Summer is winding down, the days are getting shorter.  Soon, we’ll leave from work to home and it will be dark outside.  The awareness of moments becomes all too real.

This summer was spent in work, in play, on vacation, busy days and not so busy days.

I’m more aware, perhaps more sensitive to the passage of time because I am getting older.  Eric and I celebrated his 50th birthday in Maui, enjoying one of the best vacations ever. Relaxing, exploring, having small little adventures and recharging our batteries. We also learned a close family member is in a battle with stage iv esophageal cancer, it sucks because time becomes so much more precious when you know there is less of it to be had.

Time flies.

I woke this morning to learn one of my sisters very best friends unexpectedly passed away yesterday.  There is nothing that takes that sting.  She was young, still a newly wed, a kind and gentle soul and good human too.  My sister, who is a fragile soul is struggling with time today.  Why now?

But time isn’t our own. 

Wether you believe in God, or Allah, or Buddha, or the Universe, or something all together different, or nothing at all, you learn time does not belong to you. We are travellers, all on our own road, all on the same road, our time is finite.

How do you use it?

So the question becomes… if we know our time is finite, we have no control of how much we have, or dont’ have; how do we choose to use it?

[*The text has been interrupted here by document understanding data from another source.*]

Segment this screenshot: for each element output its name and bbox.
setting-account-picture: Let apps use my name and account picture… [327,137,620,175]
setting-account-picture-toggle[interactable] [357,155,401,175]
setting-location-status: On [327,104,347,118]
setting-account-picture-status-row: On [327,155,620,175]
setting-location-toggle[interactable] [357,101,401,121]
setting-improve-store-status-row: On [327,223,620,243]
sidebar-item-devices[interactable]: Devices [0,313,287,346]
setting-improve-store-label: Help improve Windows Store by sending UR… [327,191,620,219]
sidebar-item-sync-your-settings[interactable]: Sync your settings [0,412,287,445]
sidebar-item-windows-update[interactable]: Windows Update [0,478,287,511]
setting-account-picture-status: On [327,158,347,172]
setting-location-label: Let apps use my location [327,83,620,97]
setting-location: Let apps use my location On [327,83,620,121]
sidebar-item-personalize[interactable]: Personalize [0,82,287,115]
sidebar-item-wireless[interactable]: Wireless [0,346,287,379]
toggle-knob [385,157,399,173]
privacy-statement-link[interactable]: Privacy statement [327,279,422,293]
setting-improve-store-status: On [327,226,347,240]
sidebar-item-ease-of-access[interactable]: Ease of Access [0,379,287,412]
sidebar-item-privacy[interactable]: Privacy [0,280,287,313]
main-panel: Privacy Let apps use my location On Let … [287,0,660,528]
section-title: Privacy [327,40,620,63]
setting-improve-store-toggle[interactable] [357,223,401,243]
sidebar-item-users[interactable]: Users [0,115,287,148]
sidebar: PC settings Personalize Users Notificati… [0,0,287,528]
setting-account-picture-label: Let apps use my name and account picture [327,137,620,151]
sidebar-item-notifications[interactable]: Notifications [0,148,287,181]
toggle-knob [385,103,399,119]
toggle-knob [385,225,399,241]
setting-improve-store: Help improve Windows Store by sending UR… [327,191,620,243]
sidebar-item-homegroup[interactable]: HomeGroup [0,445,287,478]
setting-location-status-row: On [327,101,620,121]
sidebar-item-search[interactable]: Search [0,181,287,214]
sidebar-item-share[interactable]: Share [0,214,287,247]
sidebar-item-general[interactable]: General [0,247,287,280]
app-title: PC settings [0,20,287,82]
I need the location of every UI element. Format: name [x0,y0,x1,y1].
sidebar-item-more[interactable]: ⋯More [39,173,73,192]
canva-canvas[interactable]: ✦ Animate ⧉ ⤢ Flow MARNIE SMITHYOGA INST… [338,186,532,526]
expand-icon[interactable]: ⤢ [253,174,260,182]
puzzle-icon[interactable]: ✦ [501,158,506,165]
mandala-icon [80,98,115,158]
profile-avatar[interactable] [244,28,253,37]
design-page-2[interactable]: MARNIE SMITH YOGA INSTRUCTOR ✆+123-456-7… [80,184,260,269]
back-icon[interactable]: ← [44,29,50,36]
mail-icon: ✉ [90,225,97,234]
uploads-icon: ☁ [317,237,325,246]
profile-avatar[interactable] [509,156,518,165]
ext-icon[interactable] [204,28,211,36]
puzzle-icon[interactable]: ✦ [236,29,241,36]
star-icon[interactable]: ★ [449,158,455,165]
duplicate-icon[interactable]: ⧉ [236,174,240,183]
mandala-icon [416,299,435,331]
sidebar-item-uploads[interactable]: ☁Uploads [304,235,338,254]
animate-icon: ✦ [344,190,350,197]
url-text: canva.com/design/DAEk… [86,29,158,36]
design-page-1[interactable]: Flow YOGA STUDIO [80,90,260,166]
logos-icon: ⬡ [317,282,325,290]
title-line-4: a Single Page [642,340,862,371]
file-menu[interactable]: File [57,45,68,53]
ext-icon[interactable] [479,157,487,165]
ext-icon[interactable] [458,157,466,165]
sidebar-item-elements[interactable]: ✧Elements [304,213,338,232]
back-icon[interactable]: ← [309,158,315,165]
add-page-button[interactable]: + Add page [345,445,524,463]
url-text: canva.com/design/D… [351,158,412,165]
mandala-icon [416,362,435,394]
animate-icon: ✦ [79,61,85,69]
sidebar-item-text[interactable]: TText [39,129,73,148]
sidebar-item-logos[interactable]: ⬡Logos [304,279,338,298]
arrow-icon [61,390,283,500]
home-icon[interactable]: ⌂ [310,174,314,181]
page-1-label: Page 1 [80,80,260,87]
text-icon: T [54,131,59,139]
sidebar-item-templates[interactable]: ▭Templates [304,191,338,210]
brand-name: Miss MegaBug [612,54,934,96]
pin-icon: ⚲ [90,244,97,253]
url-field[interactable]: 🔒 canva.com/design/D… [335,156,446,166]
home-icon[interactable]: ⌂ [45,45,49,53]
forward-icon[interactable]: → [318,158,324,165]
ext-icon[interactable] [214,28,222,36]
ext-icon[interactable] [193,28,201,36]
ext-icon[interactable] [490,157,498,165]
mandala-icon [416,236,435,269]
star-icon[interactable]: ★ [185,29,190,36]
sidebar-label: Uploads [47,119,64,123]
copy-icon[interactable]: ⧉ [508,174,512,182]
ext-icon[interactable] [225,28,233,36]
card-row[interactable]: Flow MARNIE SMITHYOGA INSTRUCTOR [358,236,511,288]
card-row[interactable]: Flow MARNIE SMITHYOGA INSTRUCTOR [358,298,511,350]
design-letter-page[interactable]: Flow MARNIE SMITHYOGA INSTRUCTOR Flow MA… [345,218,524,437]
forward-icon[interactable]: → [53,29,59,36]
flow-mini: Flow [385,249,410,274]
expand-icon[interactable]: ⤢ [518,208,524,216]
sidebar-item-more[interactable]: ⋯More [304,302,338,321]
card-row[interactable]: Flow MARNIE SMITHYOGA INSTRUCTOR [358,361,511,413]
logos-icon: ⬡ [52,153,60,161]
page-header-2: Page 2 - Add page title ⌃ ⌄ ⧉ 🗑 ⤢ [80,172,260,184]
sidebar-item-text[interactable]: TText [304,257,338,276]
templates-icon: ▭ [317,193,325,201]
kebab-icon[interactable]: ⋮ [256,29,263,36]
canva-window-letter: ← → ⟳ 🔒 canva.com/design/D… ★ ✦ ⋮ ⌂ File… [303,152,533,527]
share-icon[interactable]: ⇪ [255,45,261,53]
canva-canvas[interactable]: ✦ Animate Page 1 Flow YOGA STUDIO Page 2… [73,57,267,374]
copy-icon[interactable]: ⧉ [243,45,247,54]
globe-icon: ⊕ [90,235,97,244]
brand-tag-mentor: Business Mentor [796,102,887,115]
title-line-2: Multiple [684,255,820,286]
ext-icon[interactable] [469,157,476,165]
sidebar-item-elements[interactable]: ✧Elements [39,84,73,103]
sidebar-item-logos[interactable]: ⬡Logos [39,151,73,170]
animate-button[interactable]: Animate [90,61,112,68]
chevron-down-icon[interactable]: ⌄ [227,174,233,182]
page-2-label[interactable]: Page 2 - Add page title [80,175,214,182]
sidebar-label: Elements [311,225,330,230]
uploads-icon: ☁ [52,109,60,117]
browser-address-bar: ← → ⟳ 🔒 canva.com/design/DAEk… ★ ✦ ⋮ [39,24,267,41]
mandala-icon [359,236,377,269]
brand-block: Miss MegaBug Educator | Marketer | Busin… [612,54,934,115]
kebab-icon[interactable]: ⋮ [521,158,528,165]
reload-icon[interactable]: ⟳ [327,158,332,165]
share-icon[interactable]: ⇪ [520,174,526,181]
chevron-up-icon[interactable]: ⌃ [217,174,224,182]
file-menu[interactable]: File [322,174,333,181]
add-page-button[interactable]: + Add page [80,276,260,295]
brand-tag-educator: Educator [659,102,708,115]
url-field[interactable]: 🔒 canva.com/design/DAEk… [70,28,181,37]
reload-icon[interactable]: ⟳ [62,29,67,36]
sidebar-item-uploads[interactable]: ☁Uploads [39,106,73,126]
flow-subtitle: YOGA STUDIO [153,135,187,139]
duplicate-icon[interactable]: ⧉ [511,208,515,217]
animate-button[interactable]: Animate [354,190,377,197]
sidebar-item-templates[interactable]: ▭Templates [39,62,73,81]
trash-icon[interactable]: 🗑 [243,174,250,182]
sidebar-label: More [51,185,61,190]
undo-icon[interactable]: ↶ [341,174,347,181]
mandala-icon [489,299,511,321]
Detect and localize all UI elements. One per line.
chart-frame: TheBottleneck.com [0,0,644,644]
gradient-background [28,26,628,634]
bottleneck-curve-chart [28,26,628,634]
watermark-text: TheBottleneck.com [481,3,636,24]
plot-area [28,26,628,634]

After my Facebook sabbatical, I am still amazed to see how much of our time is spent in disagreement, spent in anger, spent on idle and sometimes inane arguments.  We spend countless hours posting the greatness of our existence rather than just experiencing it just for the sake of doing so, and not to see how many ‘likes’ we can get.  Now, please do not misunderstand, this is not a soapbox rant, rather an experience with reality and my desire to spend my time in ways that are more meaningful.  I hope you will to.

“Yesterday is gone. Tomorrow has not yet come. We have only today. Let us begin.”